A glimpse into the super-heated world of inkjet cartridges, a household item we all take for granted
An inkjet cartridge. It's become a household object in the same way as cups, pans and the cardboard boxes they arrive in, but this is no common or garden creation: inkjet cartridges are just as much a piece of high-tech gadgetry as the processor in your computer, and just as fascinating.
It's fascinating because to create an ink cartridge you need to get down to molecular level: with modern HP cartridges, we're talking about resistors heating up a film of ink 0.0001mm thick at an equivalent rate of 200,000,000⁰C/sec. That bubble pushes a 4-picolitre droplet of ink out of an orifice at 50km/h. To put this into perspective, one teaspoon of ink would hold 1.25 billion of those droplets.
This is precision engineering.
What's more, the research behind inkjets isn't just happening in remote countries: it's taking place just outside of Dublin, at HP's research and manufacturing facility.

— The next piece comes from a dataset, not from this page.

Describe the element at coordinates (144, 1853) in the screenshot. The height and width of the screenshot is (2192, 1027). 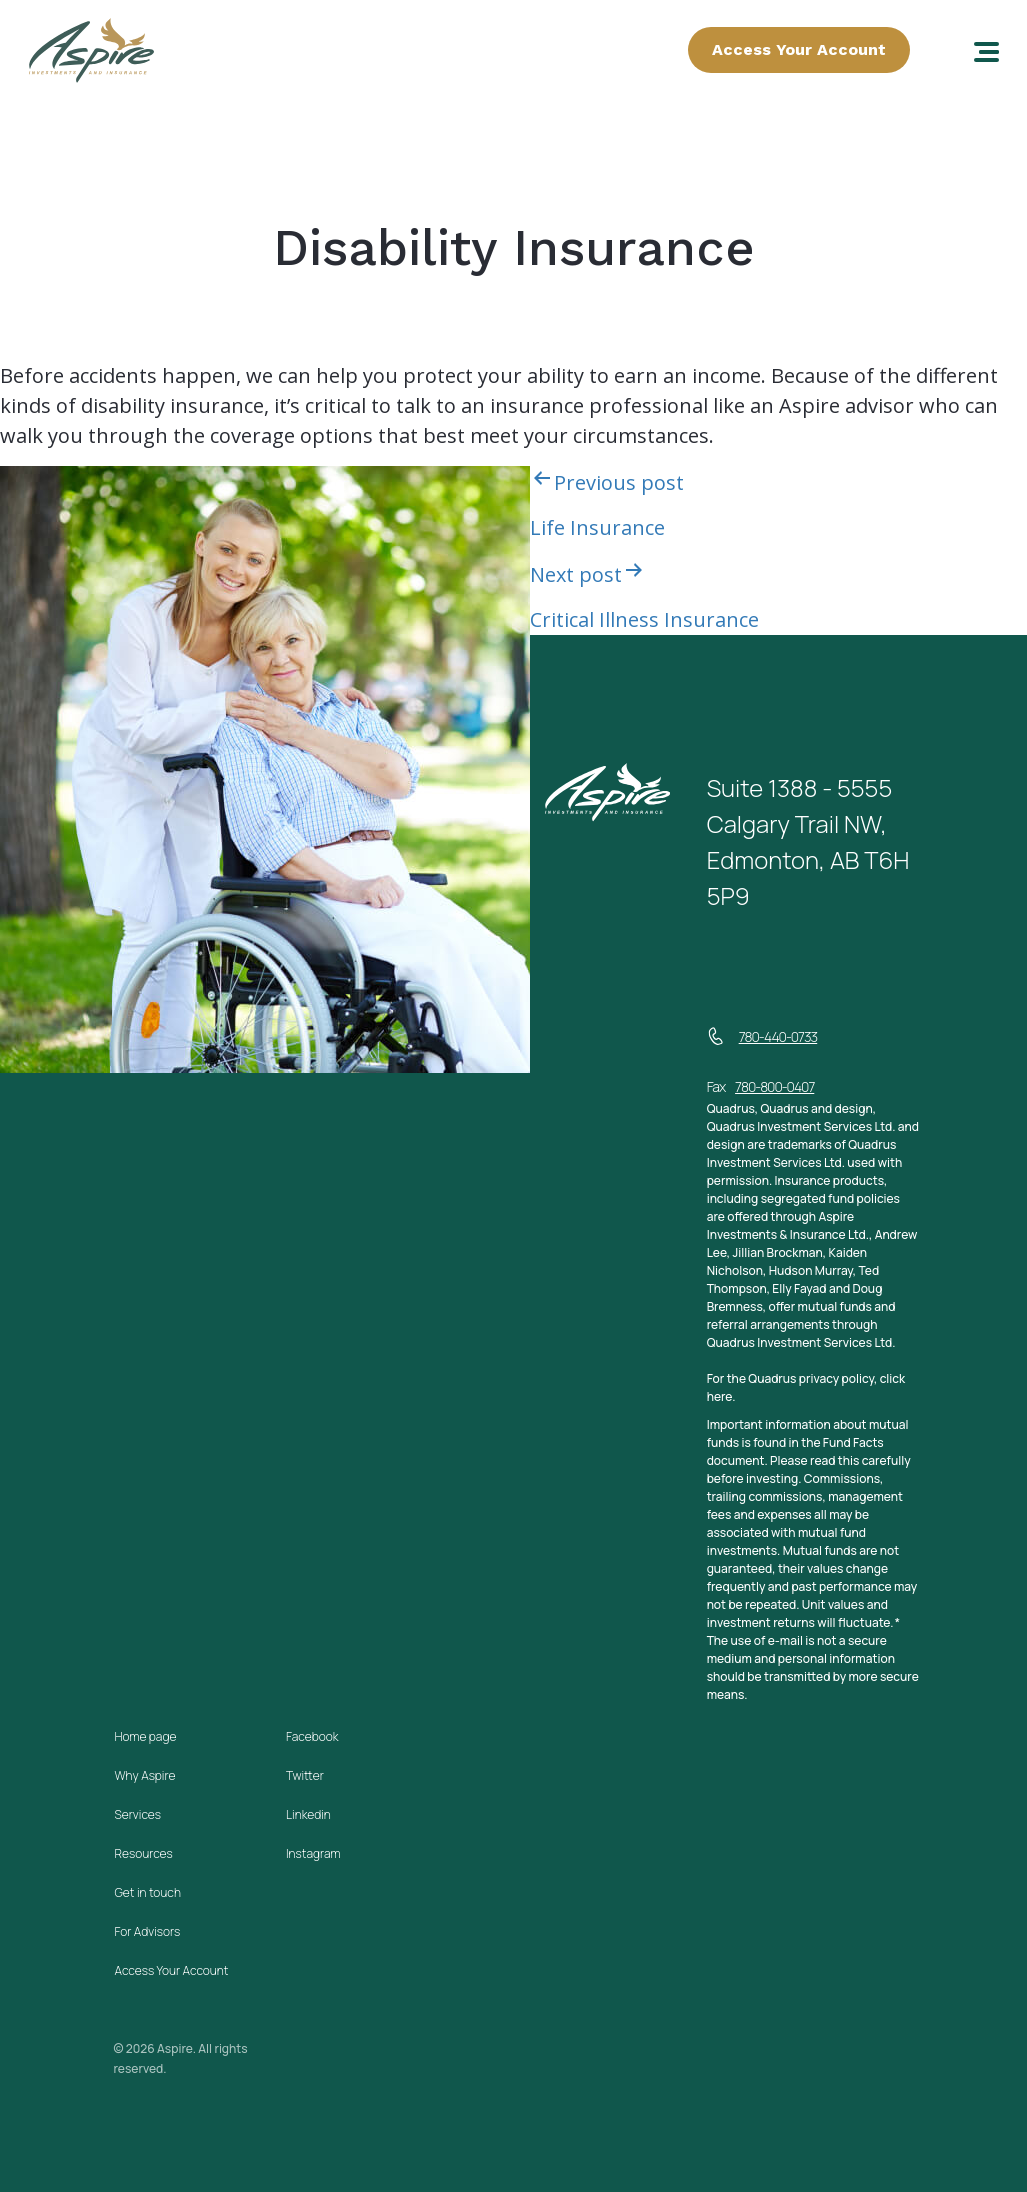
I see `Resources` at that location.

I travelled there to speak to Stephen Smith to find out exactly how inkjet cartridges are made. Or, to be more precise, the interesting bit: the print head that controls how that ink journeys from cartridge well onto the page.
Step 1: Take a wafer-thin wafer…
As with so much in tech, it all begins with a wafer. “Many years ago we changed from sand [blasting] to laser so we could get more dies per wafer,” said Stephen, who claims the switch boosted yields from 20 dies per wafer to 250. It's these tiny hotplates that will eventually heat up the ink and jet it onto the paper.
Step 2: Build a barrier
The next step is to build a barrier layer, which exists for three reasons. One: it simply creates the chambers through which the ink will eventually flow. Two: it's a layer of electrical protection. Three: it's an adhesive surface – the orifice plate needs to stick to something, obviously. Sorry, you don't know what an orifice plate is? Well…
Step 3: Add one orifice plate
The brilliantly named orifice plate is a 25-micron-thick sheet. “It's a third of the density of the hairs on your head,” said Stephen, although he revised that figure upwards for my thinning crop. This controls the amount of ink being sent through the chambers in the barrier layer via a “matrix of apertures”. You can get an idea of what it looks like from the photo above, which is a scaled-up model of the chamber once it's been created.
Step 4: Form attachments
You now have to attach the orifice plate to the wafer with its barrier layer. To be precise, they're laminated on, which protects the die from the corrosive effects of the ink.
Step 5: Witness a diamond saw massacre
Our wafer, with those 250 dies, now needs to be cut up. HP uses diamond-coated blades for extra precision, which means they can now be picked up and placed onto the Tab Head Assembly (THA).
Step 6: Add the coverlayer
It's just about now that you'll start to recognise what HP has created. If you've ever taken more than a passing glance at the print head, you'll be familiar with the golden-brown strip. That's the coverlayer, in HP parlance. This is laminated over the circuit for two reasons: one, again, to protect it from the corrosive ink; two, to stick it onto the cartridge body itself.
Step 7: The bond process
Sadly, this is nothing to do with Martinis and Aston Martins: HP uses a combo of temperature and pressure to bond the die to the flexible circuit, and that creates the Tab Head Assembly.
Step 8: Encap it all…
And we're very nearly there: the penultimate step, in terms of the print head, is a protective one of “encapsulation”, or encap for short. It effectively covers any exposed areas of the THA just in case that ink interferes with any part of the electronics.
Step 9: Slap it on the cartridge
Okay, “slap it on the cartridge” perhaps oversimplifies things, but the final step is precisely that. Although even the outside of the cartridge is of interest to your inner ink nerd. If you take a look at the top of most HP inkjet cartridges, you'll see they still use a paper label.
That isn't just to give you the cartridge number. Inside the cartridge is a sponge to hold precisely the right amount of ink at precisely the right density. The ink is injected via a hole at the top of the cartridge, which is then covered by the adhesive paper – and its position blocks the hole to an exact proportion to keep the pressure inside the cartridge just so.
HP has been making cartridges in Dublin for over 20 years, and it's amazing to think that the cartridges they first made back in 1994 are still being created elsewhere. Although these legacy cartridges aren't made in Dublin, they're still sent back to HP's testing labs in the facility to check for faults.